→ **WORK REQUEST**:
Beginning with the line of the entries below that holds "Think Up Themes Ltd" and ending with the line that holds "in populism and", transcribe each line exactly as written. Pictures stay out.
Top of MATERIAL SHOWN
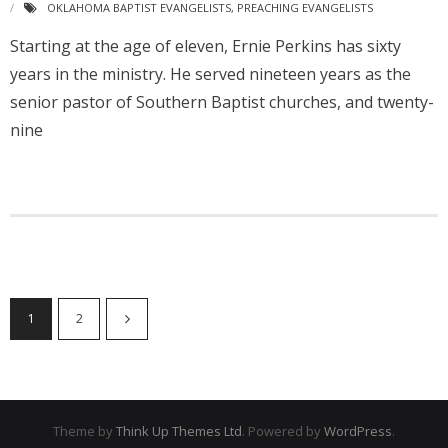
OKLAHOMA BAPTIST EVANGELISTS
,
PREACHING EVANGELISTS
Starting at the age of eleven, Ernie Perkins has sixty
years in the ministry. He served nineteen years as the
senior pastor of Southern Baptist churches, and twenty-
nine
1
2
Theme by
Think Up Themes Ltd
. Powered by
WordPress
.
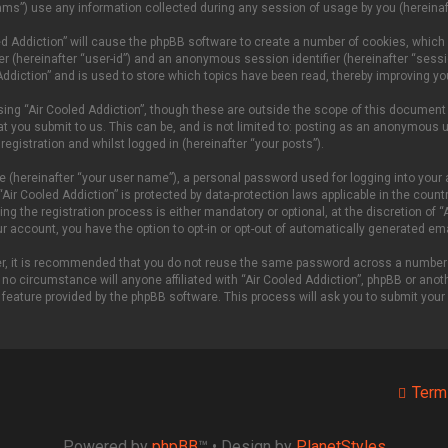
ms”) use any information collected during any session of usage by you (hereinaft
oled Addiction” will cause the phpBB software to create a number of cookies, which
fier (hereinafter “user-id”) and an anonymous session identifier (hereinafter “sess
Addiction” and is used to store which topics have been read, thereby improving yo
ing “Air Cooled Addiction”, though these are outside the scope of this document
t you submit to us. This can be, and is not limited to: posting as an anonymous u
egistration and whilst logged in (hereinafter “your posts”).
e (hereinafter “your user name”), a personal password used for logging into your 
 “Air Cooled Addiction” is protected by data-protection laws applicable in the cou
g the registration process is either mandatory or optional, at the discretion of “A
our account, you have the option to opt-in or opt-out of automatically generated e
ver, it is recommended that you do not reuse the same password across a number 
 no circumstance will anyone affiliated with “Air Cooled Addiction”, phpBB or anoth
 feature provided by the phpBB software. This process will ask you to submit you
Term
Powered by
phpBB
™
• Design by
PlanetStyles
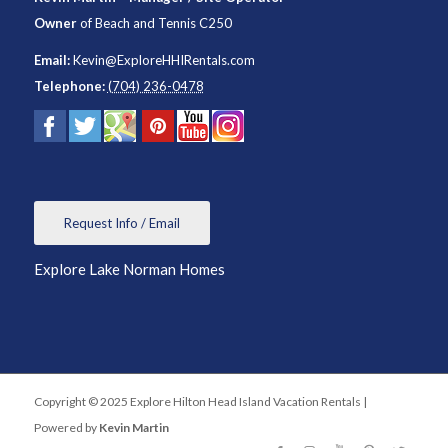
Owner
of
Beach and Tennis C250
Email:
Kevin@ExploreHHIRentals.com
Telephone:
(704) 236-0478
Request Info / Email
Explore Lake Norman Homes
Copyright © 2025 Explore Hilton Head Island Vacation Rentals |
Powered by
Kevin Martin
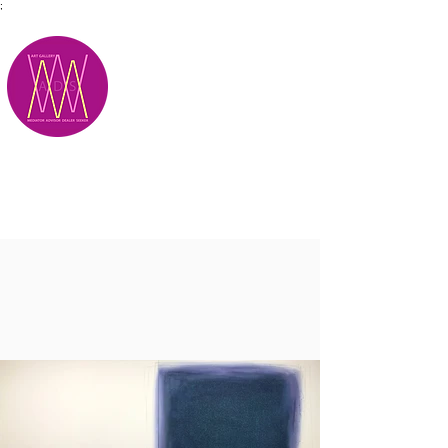
;
M.A.D.S.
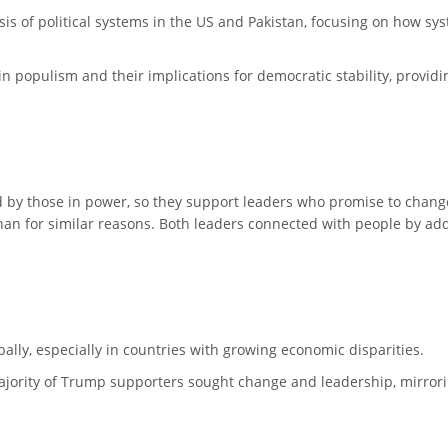
is of political systems in the US and Pakistan, focusing on how syst
in populism and their implications for democratic stability, provid
by those in power, so they support leaders who promise to change 
an for similar reasons. Both leaders connected with people by add
y, especially in countries with growing economic disparities.
 majority of Trump supporters sought change and leadership, mirro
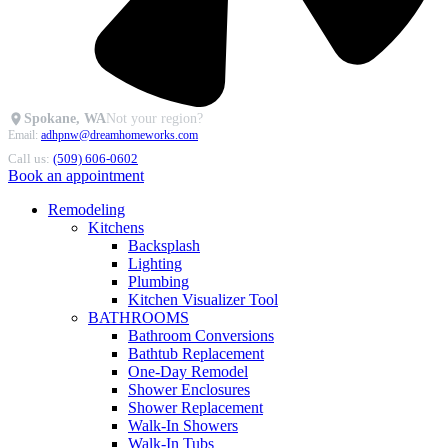
Spokane, WA
Not your region?
Email:
adhpnw@dreamhomeworks.com
Call us:
(509) 606-0602
Book an appointment
Remodeling
Kitchens
Backsplash
Lighting
Plumbing
Kitchen Visualizer Tool
BATHROOMS
Bathroom Conversions
Bathtub Replacement
One-Day Remodel
Shower Enclosures
Shower Replacement
Walk-In Showers
Walk-In Tubs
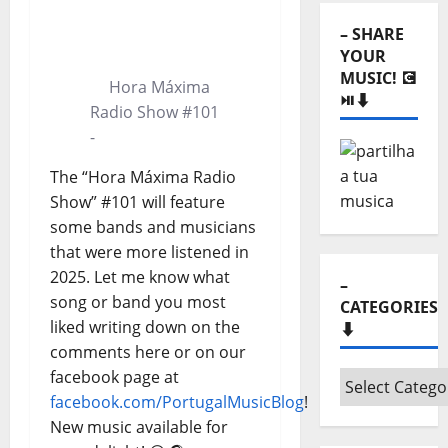
⬇️
0:00
0:00
– SHARE
YOUR
MUSIC! 💽
Hora Máxima
⏯️⬇️
Radio Show #101
-
The “Hora Máxima Radio
Show” #101 will feature
some bands and musicians
that were more listened in
2025. Let me know what
–
song or band you most
CATEGORIES
liked writing down on the
⬇️
comments here or on our
facebook page at
–
facebook.com/PortugalMusicBlog
!
Categories
New music available for
⬇️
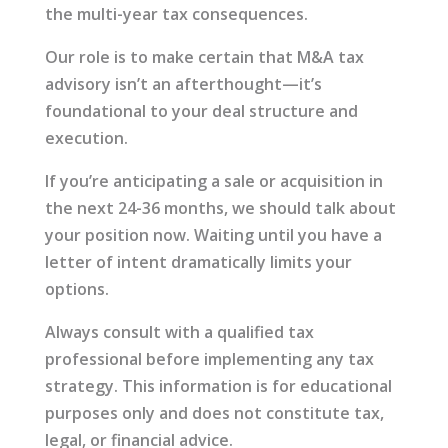
the multi-year tax consequences.
Our role is to make certain that M&A tax
advisory isn’t an afterthought—it’s
foundational to your deal structure and
execution.
If you’re anticipating a sale or acquisition in
the next 24-36 months, we should talk about
your position now. Waiting until you have a
letter of intent dramatically limits your
options.
Always consult with a qualified tax
professional before implementing any tax
strategy. This information is for educational
purposes only and does not constitute tax,
legal, or financial advice.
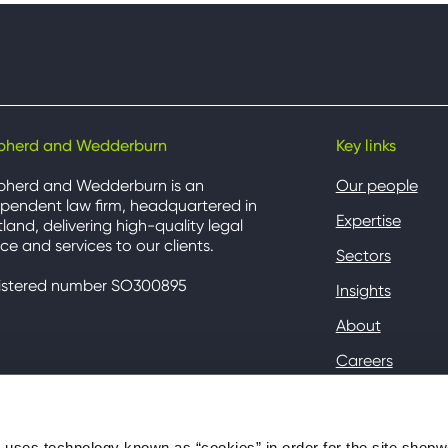
pherd and Wedderburn
Key links
pherd and Wedderburn is an
Our people
pendent law firm, headquartered in
Expertise
land, delivering high-quality legal
ce and services to our clients.
Sectors
istered number SO300895
Insights
About
Careers
Contact
Client Hub
ses technology known as “cookies” in order for the site shep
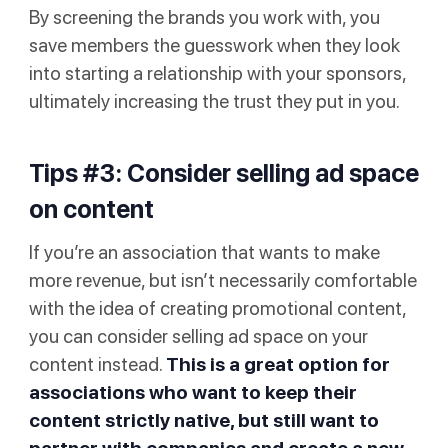
By screening the brands you work with, you
save members the guesswork when they look
into starting a relationship with your sponsors,
ultimately increasing the trust they put in you.
Tips #3: Consider selling ad space
on content
If you’re an association that wants to make
more revenue, but isn’t necessarily comfortable
with the idea of creating promotional content,
you can consider selling ad space on your
content instead.
This is a great option for
associations who want to keep their
content strictly native, but still want to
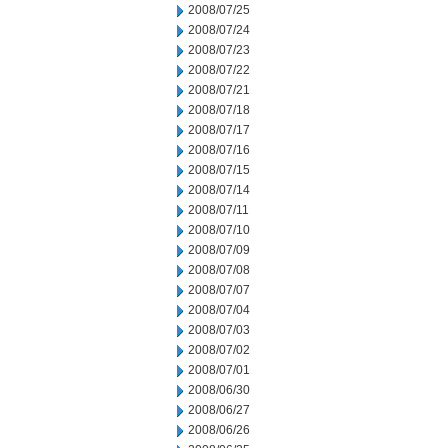
2008/07/25
2008/07/24
2008/07/23
2008/07/22
2008/07/21
2008/07/18
2008/07/17
2008/07/16
2008/07/15
2008/07/14
2008/07/11
2008/07/10
2008/07/09
2008/07/08
2008/07/07
2008/07/04
2008/07/03
2008/07/02
2008/07/01
2008/06/30
2008/06/27
2008/06/26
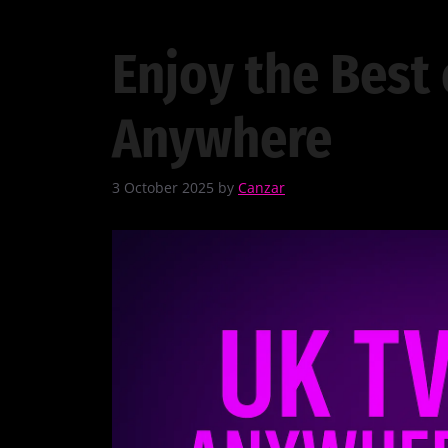
Enjoy the Best 
Anywhere
3 October 2025
by
Canzar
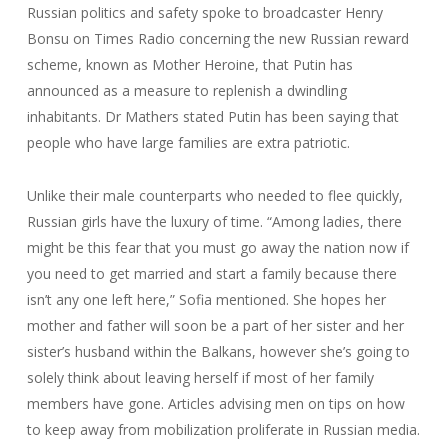
Russian politics and safety spoke to broadcaster Henry
Bonsu on Times Radio concerning the new Russian reward
scheme, known as Mother Heroine, that Putin has
announced as a measure to replenish a dwindling
inhabitants. Dr Mathers stated Putin has been saying that
people who have large families are extra patriotic.
Unlike their male counterparts who needed to flee quickly,
Russian girls have the luxury of time. “Among ladies, there
might be this fear that you must go away the nation now if
you need to get married and start a family because there
isn’t any one left here,” Sofia mentioned. She hopes her
mother and father will soon be a part of her sister and her
sister’s husband within the Balkans, however she’s going to
solely think about leaving herself if most of her family
members have gone. Articles advising men on tips on how
to keep away from mobilization proliferate in Russian media.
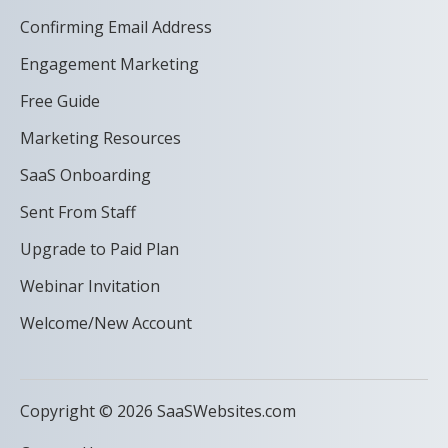
Confirming Email Address
Engagement Marketing
Free Guide
Marketing Resources
SaaS Onboarding
Sent From Staff
Upgrade to Paid Plan
Webinar Invitation
Welcome/New Account
Copyright © 2026 SaaSWebsites.com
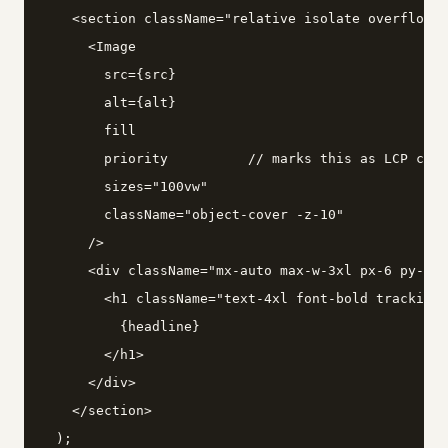
    <section className="relative isolate overflow-h
      <Image

        src={src}

        alt={alt}

        fill

        priority          // marks this as LCP cand
        sizes="100vw"

        className="object-cover -z-10"

      />

      <div className="mx-auto max-w-3xl px-6 py-24"
        <h1 className="text-4xl font-bold tracking-
          {headline}

        </h1>

      </div>

    </section>

  );
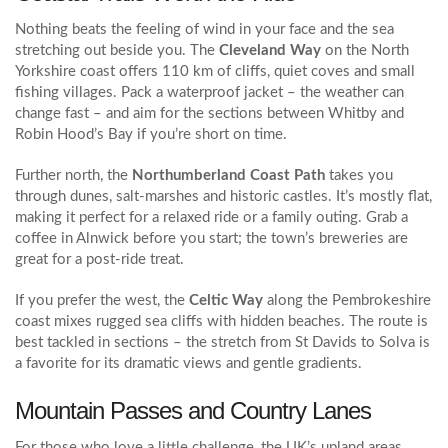
Nothing beats the feeling of wind in your face and the sea
stretching out beside you. The
Cleveland Way
on the North
Yorkshire coast offers 110 km of cliffs, quiet coves and small
fishing villages. Pack a waterproof jacket – the weather can
change fast – and aim for the sections between Whitby and
Robin Hood’s Bay if you’re short on time.
Further north, the
Northumberland Coast Path
takes you
through dunes, salt‑marshes and historic castles. It’s mostly flat,
making it perfect for a relaxed ride or a family outing. Grab a
coffee in Alnwick before you start; the town’s breweries are
great for a post‑ride treat.
If you prefer the west, the
Celtic Way
along the Pembrokeshire
coast mixes rugged sea cliffs with hidden beaches. The route is
best tackled in sections – the stretch from St Davids to Solva is
a favorite for its dramatic views and gentle gradients.
Mountain Passes and Country Lanes
For those who love a little challenge, the UK’s upland areas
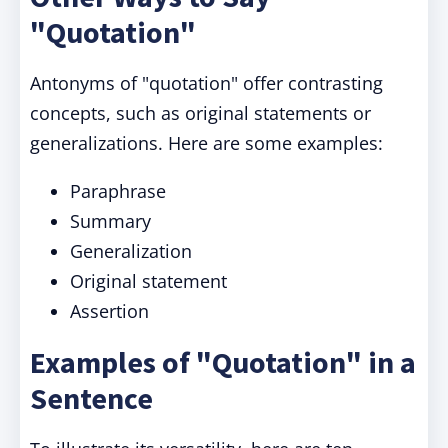
"Quotation"
Antonyms of "quotation" offer contrasting
concepts, such as original statements or
generalizations. Here are some examples:
Paraphrase
Summary
Generalization
Original statement
Assertion
Examples of "Quotation" in a
Sentence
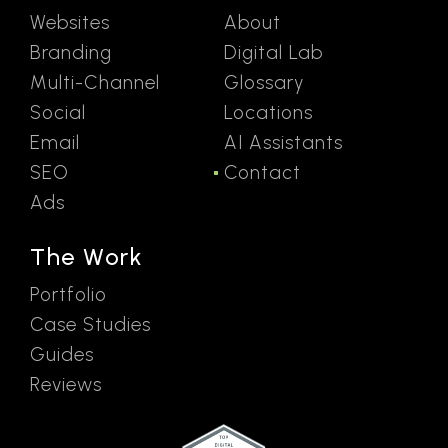
Websites
About
Branding
Digital Lab
Multi-Channel
Glossary
Social
Locations
Email
AI Assistants
SEO
Contact
Ads
The Work
Portfolio
Case Studies
Guides
Reviews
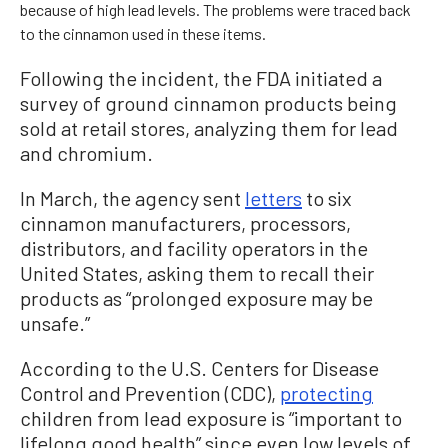
because of high lead levels. The problems were traced back
to the cinnamon used in these items.
Following the incident, the FDA initiated a
survey of ground cinnamon products being
sold at retail stores, analyzing them for lead
and chromium.
In March, the agency sent
letters
to six
cinnamon manufacturers, processors,
distributors, and facility operators in the
United States, asking them to recall their
products as “prolonged exposure may be
unsafe.”
According to the U.S. Centers for Disease
Control and Prevention (CDC),
protecting
children from lead exposure is “important to
lifelong good health” since even low levels of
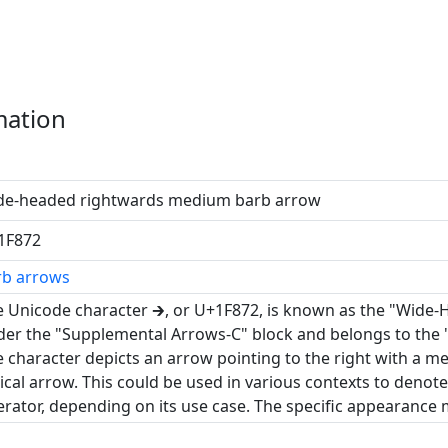
mation
de-headed rightwards medium barb arrow
1F872
rb arrows
 Unicode character 🡲, or U+1F872, is known as the "Wide-
er the "Supplemental Arrows-C" block and belongs to the 
 character depicts an arrow pointing to the right with a 
ical arrow. This could be used in various contexts to denot
rator, depending on its use case. The specific appearance m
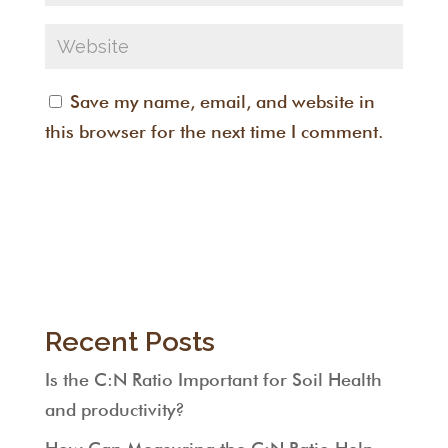
Save my name, email, and website in
this browser for the next time I comment.
Recent Posts
Is the C:N Ratio Important for Soil Health
and productivity?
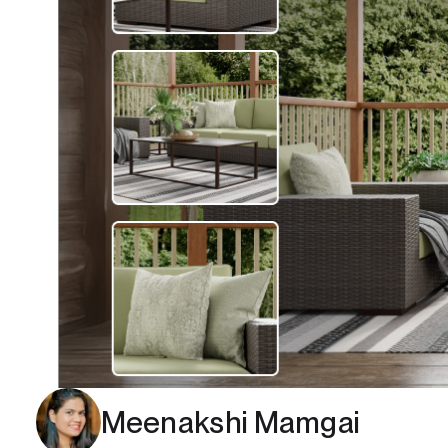
Meenakshi Mamgai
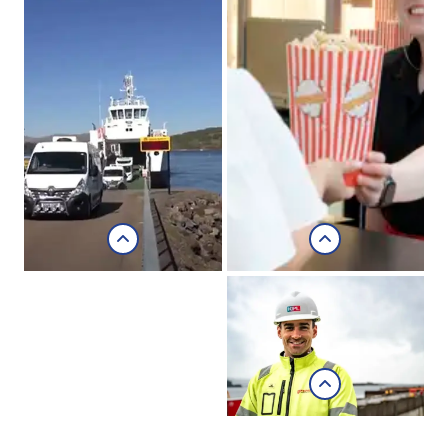
Chocolates of
Glenshiel
Morvern
Community
Development
Company
Career focus with
Morvern
Kishorn
Community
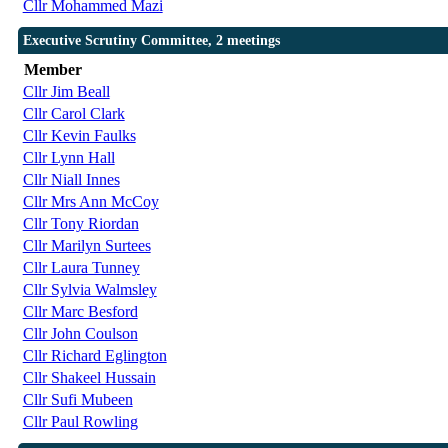
Cllr Mohammed Mazi
Executive Scrutiny Committee, 2 meetings
Member
Cllr Jim Beall
Cllr Carol Clark
Cllr Kevin Faulks
Cllr Lynn Hall
Cllr Niall Innes
Cllr Mrs Ann McCoy
Cllr Tony Riordan
Cllr Marilyn Surtees
Cllr Laura Tunney
Cllr Sylvia Walmsley
Cllr Marc Besford
Cllr John Coulson
Cllr Richard Eglington
Cllr Shakeel Hussain
Cllr Sufi Mubeen
Cllr Paul Rowling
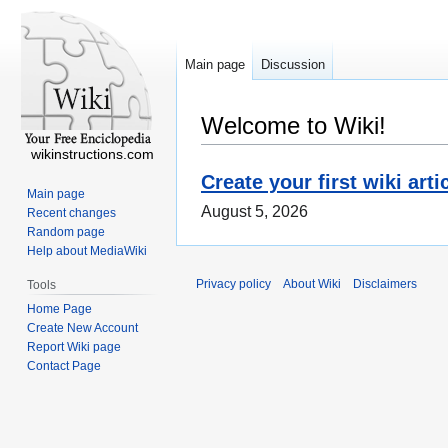
Main page
Discussion
Welcome to Wiki!
wikinstructions.com
Create your first wiki arti
Main page
August 5, 2026
Recent changes
Random page
Help about MediaWiki
Privacy policy
About Wiki
Disclaimers
Tools
Home Page
Create New Account
Report Wiki page
Contact Page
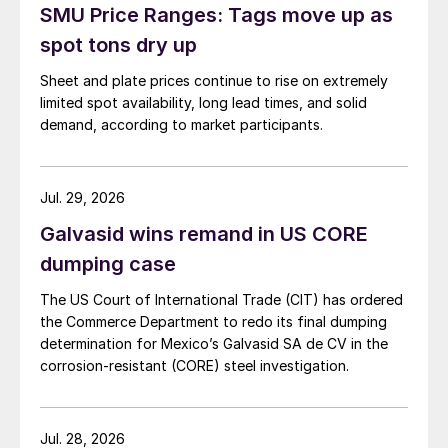
SMU Price Ranges: Tags move up as
spot tons dry up
Sheet and plate prices continue to rise on extremely
limited spot availability, long lead times, and solid
demand, according to market participants.
Jul. 29, 2026
Galvasid wins remand in US CORE
dumping case
The US Court of International Trade (CIT) has ordered
the Commerce Department to redo its final dumping
determination for Mexico’s Galvasid SA de CV in the
corrosion-resistant (CORE) steel investigation.
Jul. 28, 2026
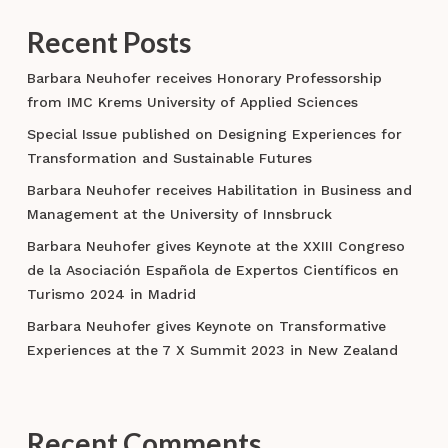
Recent Posts
Barbara Neuhofer receives Honorary Professorship
from IMC Krems University of Applied Sciences
Special Issue published on Designing Experiences for
Transformation and Sustainable Futures
Barbara Neuhofer receives Habilitation in Business and
Management at the University of Innsbruck
Barbara Neuhofer gives Keynote at the XXIII Congreso
de la Asociación Española de Expertos Científicos en
Turismo 2024 in Madrid
Barbara Neuhofer gives Keynote on Transformative
Experiences at the 7 X Summit 2023 in New Zealand
Recent Comments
Bottom of MATERIAL SHOWN
→ **RESULT OF THIS EXERCISE**:
Think Up Themes Ltd
. Powered by
WordPress
.
ms”) use any information collected during any session of usage by you (hereinaft
oled Addiction” will cause the phpBB software to create a number of cookies, which
fier (hereinafter “user-id”) and an anonymous session identifier (hereinafter “sess
Addiction” and is used to store which topics have been read, thereby improving yo
ing “Air Cooled Addiction”, though these are outside the scope of this document
t you submit to us. This can be, and is not limited to: posting as an anonymous u
egistration and whilst logged in (hereinafter “your posts”).
e (hereinafter “your user name”), a personal password used for logging into your 
 “Air Cooled Addiction” is protected by data-protection laws applicable in the cou
g the registration process is either mandatory or optional, at the discretion of “A
our account, you have the option to opt-in or opt-out of automatically generated e
ver, it is recommended that you do not reuse the same password across a number 
 no circumstance will anyone affiliated with “Air Cooled Addiction”, phpBB or anoth
 feature provided by the phpBB software. This process will ask you to submit you
Term
Powered by
phpBB
™
• Design by
PlanetStyles
Owner
of
Beach and Tennis C250
Email:
Kevin@ExploreHHIRentals.com
Telephone:
(704) 236-0478
Request Info / Email
Explore Lake Norman Homes
Copyright © 2025 Explore Hilton Head Island Vacation Rentals |
Powered by
Kevin Martin
;
M.A.D.S.
is of political systems in the US and Pakistan, focusing on how syst
in populism and their implications for democratic stability, provid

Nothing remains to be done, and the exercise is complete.